Good governance key in mobilising cheaper capital

 Institutions should look beyond their industry and regulatory requirements. [iStockphoto]

African countries continue to struggle amidst a growing deficit in the provision of decent and affordable housing for their citizens.

With the cumulative housing deficit reaching over 50 million units, there is a need for sustained impetus and collaboration among key partners and players to bridge the gap.

As a Pan-African supranational institution created to support member countries to solve this challenge, Shelter Afrique believes that with the right funding structure, collaboration, and smart partnerships among the States, private sector players and multilateral development agencies, the objective can be achieved.

The key, however, lies in the mobilisation of the right quality funding structure, and effective and honest deployment of the borrowed funds into targeted housing programmes.

The right and quality funding structure would entail parameters such as longer-tenure financing, low-interest rates, adequate grace periods, sufficient quantum, and funding that is readily available and easily accessible.

Over the years of providing such funding to real estate developers and State agencies, Shelter Afrique believes that in guaranteeing an effective and honest deployment of borrowed funds into the targeted affordable housing programmes; the receiving institutions must embody good corporate governance practices.

The institutions must be seen and perceived to be governed properly, with values and norms that espouse good governance structures and practices.
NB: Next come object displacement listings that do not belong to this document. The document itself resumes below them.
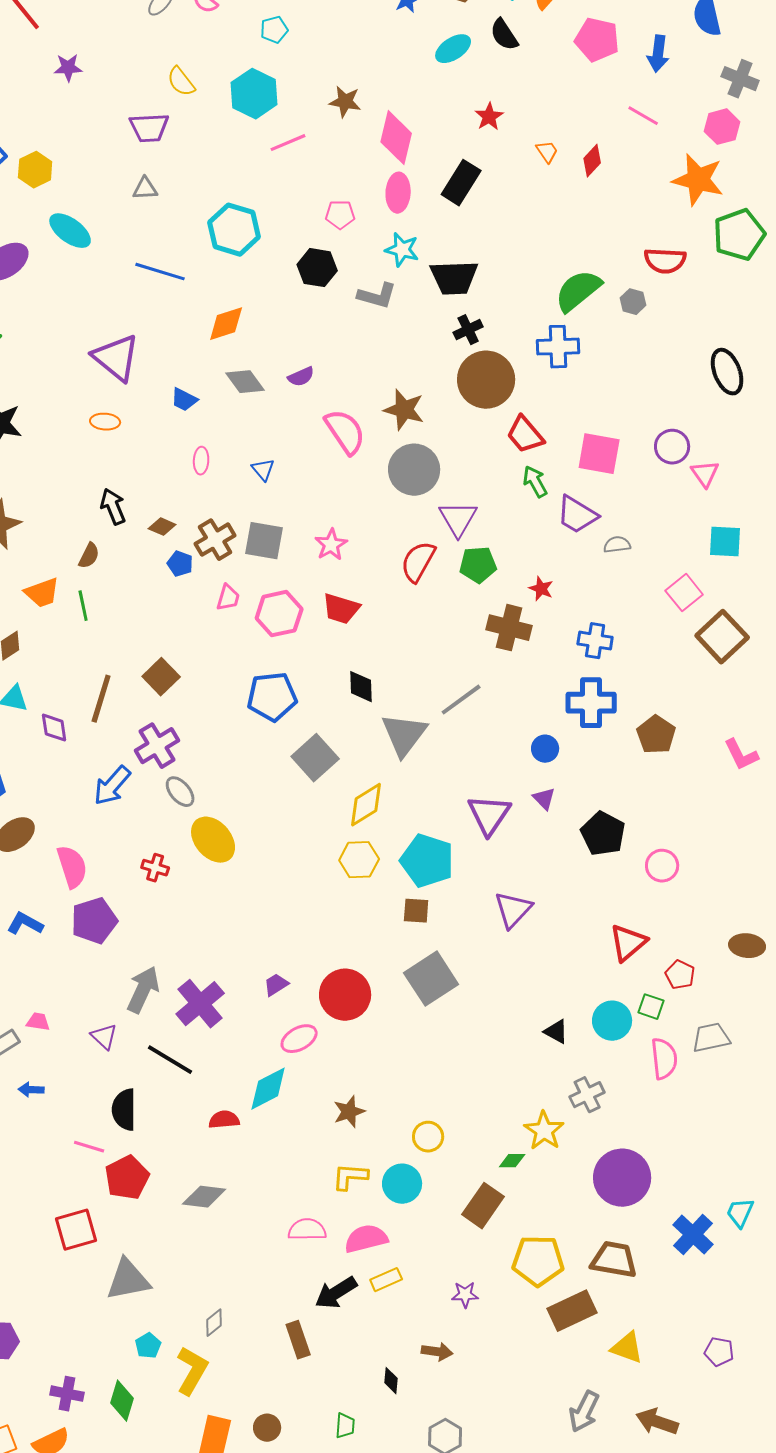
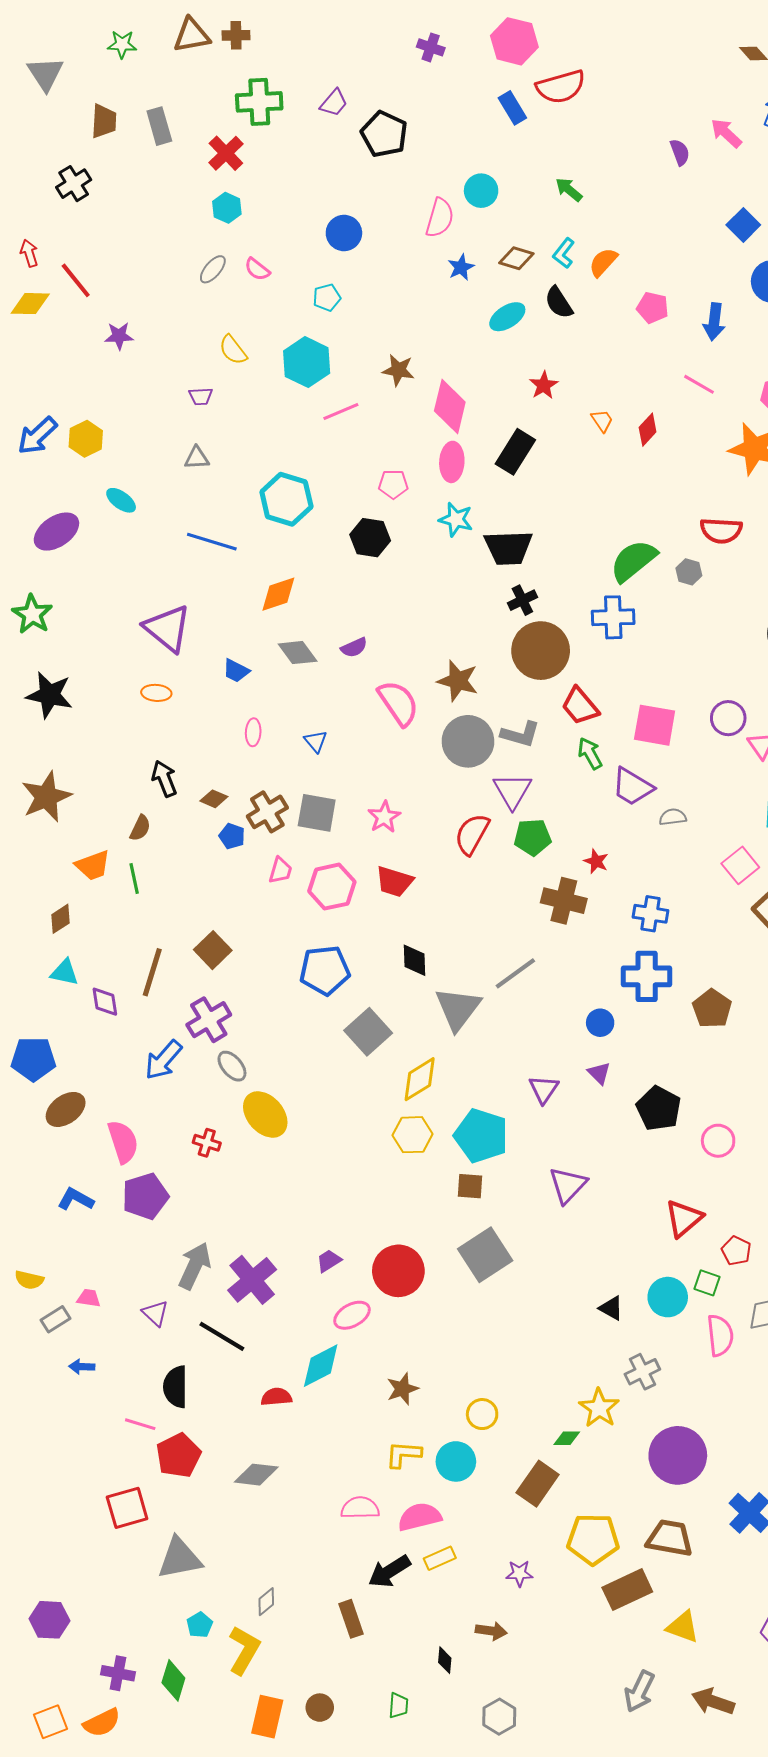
pink pentagon: (597, 40) -> (653, 308), size x0.7
purple trapezoid: (149, 128) -> (201, 396), size x0.6
cyan ellipse: (70, 231) -> (121, 500), size x0.7
gray L-shape: (377, 296) -> (520, 734), moved
purple triangle: (489, 815) -> (544, 1089), size x0.7

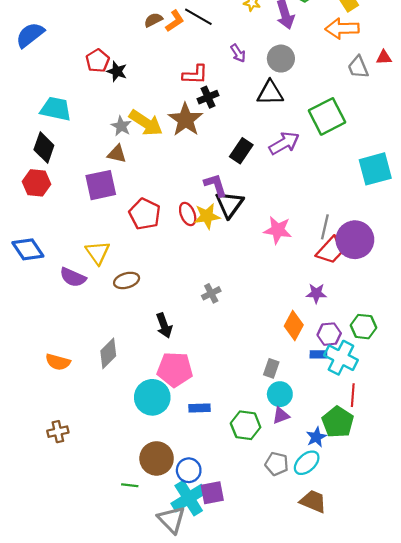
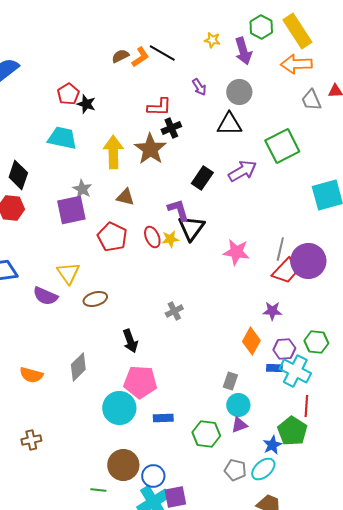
cyan trapezoid: (56, 109) -> (62, 138), moved
yellow arrow: (146, 123) -> (113, 152), turned -124
gray star: (121, 126) -> (82, 189), moved
brown triangle: (117, 154) -> (125, 197), moved
yellow star: (207, 216) -> (170, 239), size x0.7

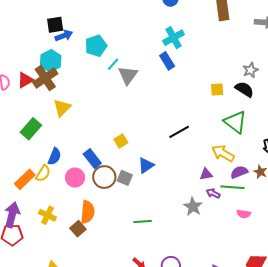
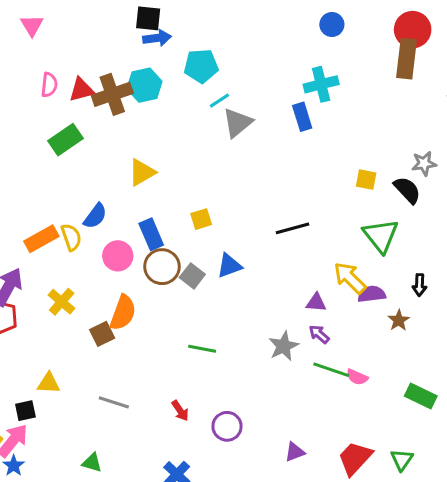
cyan hexagon: (51, 61) -> (144, 85), moved
yellow triangle: (62, 108) -> (142, 172), moved
green rectangle: (31, 129) -> (66, 140), moved
purple semicircle: (239, 172) -> (372, 294), moved
yellow semicircle: (43, 173) -> (71, 237), turned -66
green line: (232, 187) -> (331, 370), moved

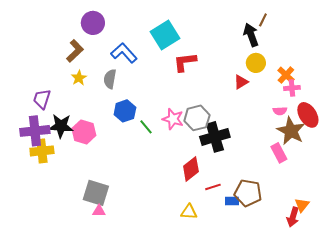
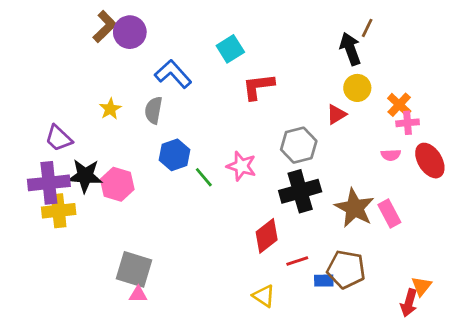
cyan square: (165, 35) -> (230, 49), size x0.7
brown L-shape: (75, 51) -> (105, 27), moved
purple trapezoid: (42, 99) -> (59, 138), turned -65
gray hexagon: (197, 118) -> (299, 145), moved
brown star: (291, 131) -> (355, 208), moved
yellow triangle: (189, 212) -> (264, 296), turned 30

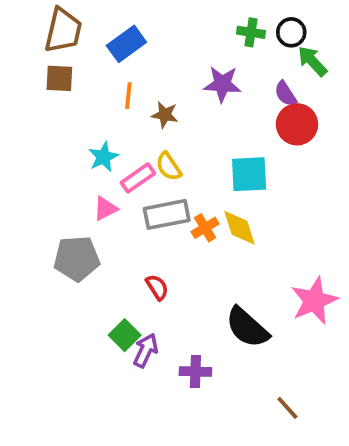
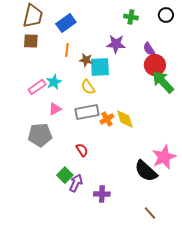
black circle: (291, 32) -> (166, 15), moved
green arrow: (312, 61) -> (163, 82), moved, size x1.4
cyan square: (249, 174) -> (100, 67), moved
pink rectangle: (138, 178) -> (37, 87), moved
black semicircle: (247, 327) -> (146, 171), moved

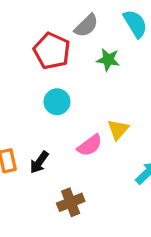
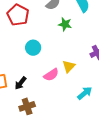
red pentagon: (52, 51) -> (18, 15), moved
brown cross: (71, 202) -> (27, 106), moved

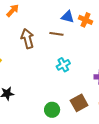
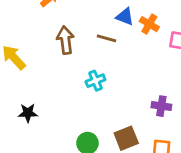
cyan cross: (63, 65) -> (95, 81), moved

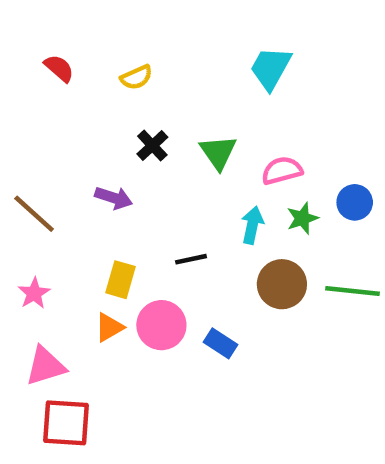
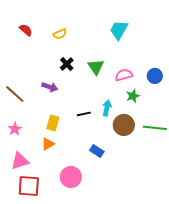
blue circle: (355, 202) -> (155, 76), moved
cyan arrow: (252, 225) -> (107, 108), moved
pink circle: (161, 325) -> (71, 177), moved

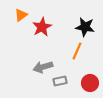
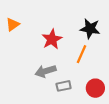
orange triangle: (21, 15) -> (13, 24), moved
red star: (42, 27) -> (52, 39), moved

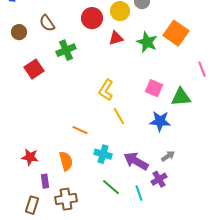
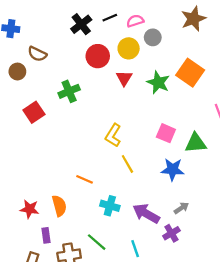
brown semicircle: (47, 23) -> (37, 54), moved, turned -30
red triangle: (116, 38) -> (124, 78), turned -42
orange semicircle: (66, 161) -> (59, 206), moved
green line: (111, 187) -> (97, 242), moved
cyan line: (139, 193) -> (135, 249), moved

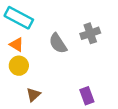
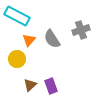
orange triangle: (17, 44) -> (29, 40), moved, turned 40
purple rectangle: (87, 96) -> (51, 86), moved

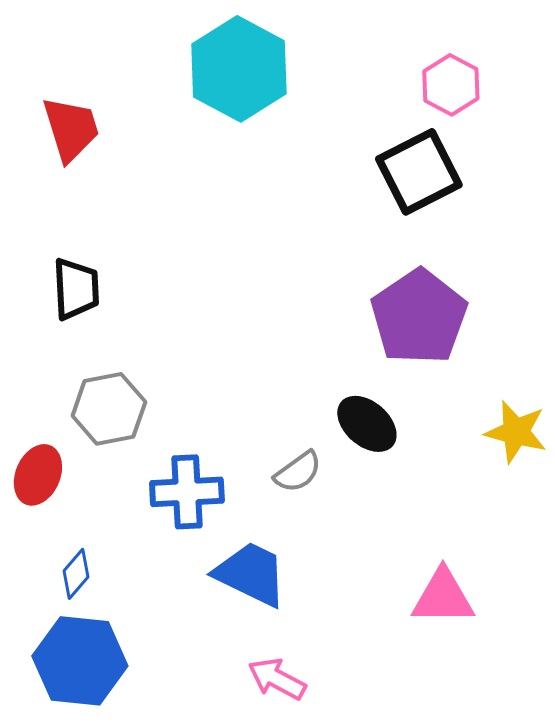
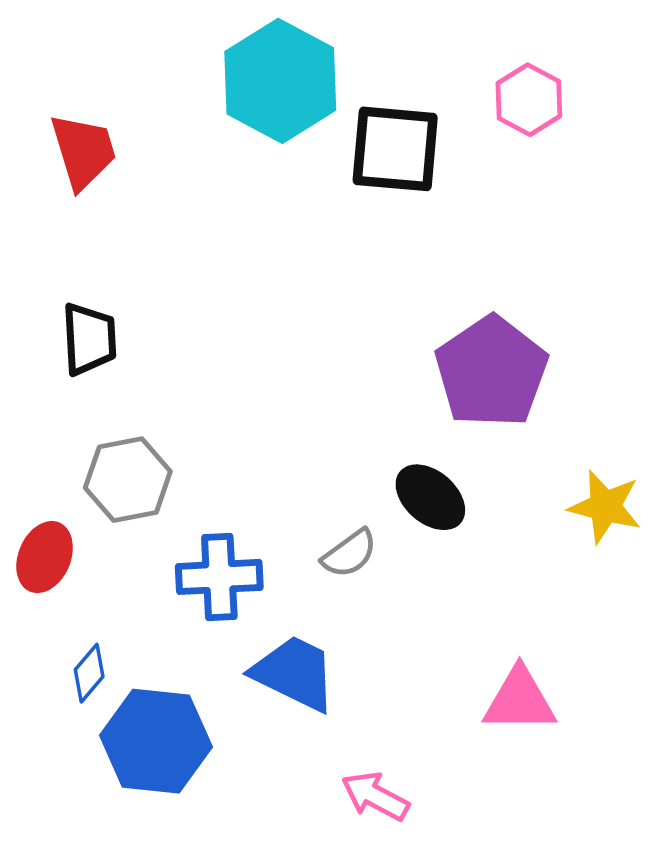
black square: (419, 172) -> (395, 149), moved, turned 32
blue hexagon: (80, 661) -> (156, 741), moved
pink arrow: (277, 679) -> (375, 796), moved

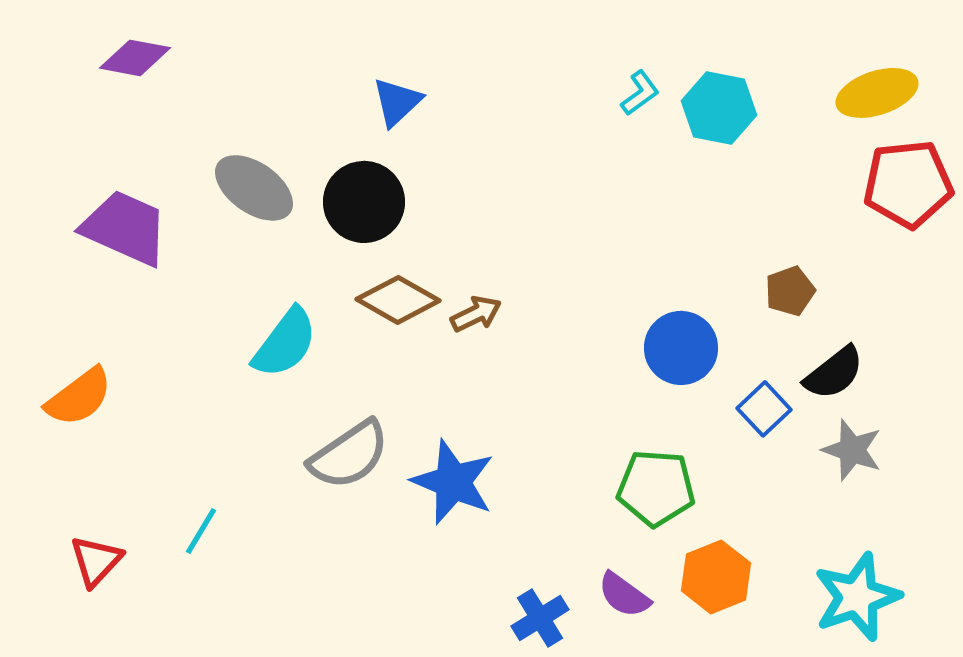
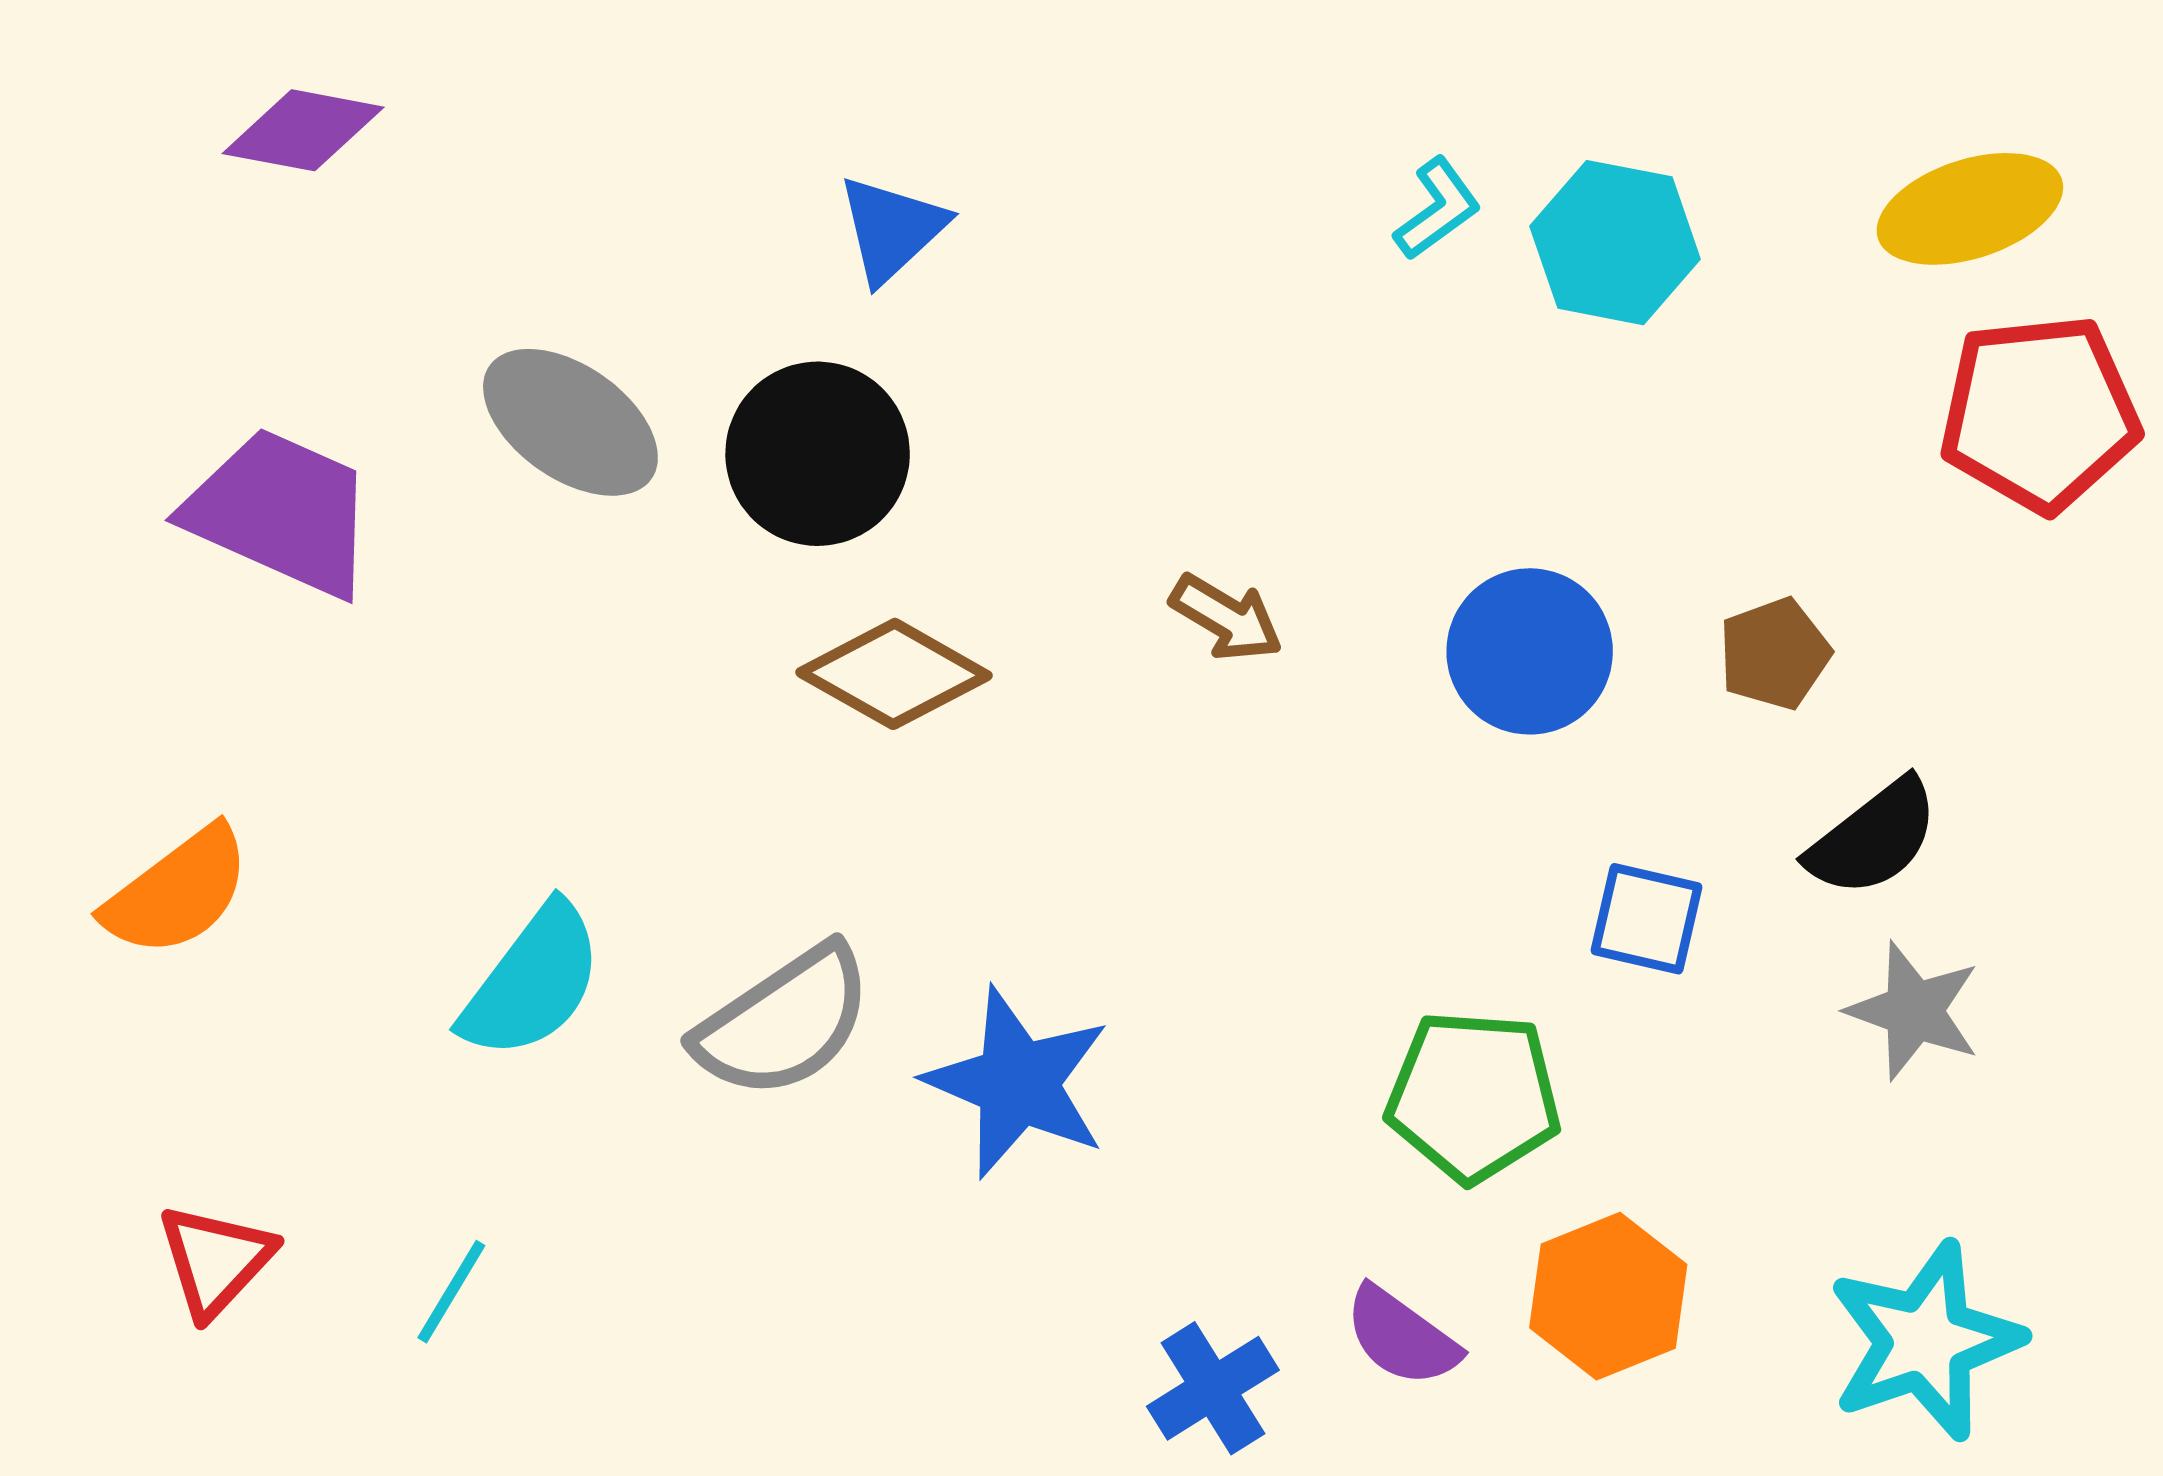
brown arrow: (476, 314) -> (1226, 618), moved, turned 57
cyan semicircle: (285, 343) -> (532, 982), moved
blue circle: (681, 348) -> (1530, 651), moved
blue square: (764, 409) -> (1646, 919), moved, turned -34
cyan line: (201, 531) -> (451, 1292), moved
What, then, is good governance in the context of mobilisation of appropriate and quality debt capital? The answer lies in three key factors - having the right governance structures and processes, systems and tools, and the right sustained practice that depicts good governance.

Having the right governance structures involve designing and institutionalising structures that include a board of directors, board sub-committees, executive management committee and sub-committees, business functions and internal audit. These structures are key and give life to a firm. They are the engines that drive the business and must be structured under the best practices that underpin the industry.

Global governance standards such as the OECD Principles of Corporate Governance, and King IV Code of Governance among others are key in shaping the design and framing of these structures. Institutions should look beyond their industry and regulatory requirements.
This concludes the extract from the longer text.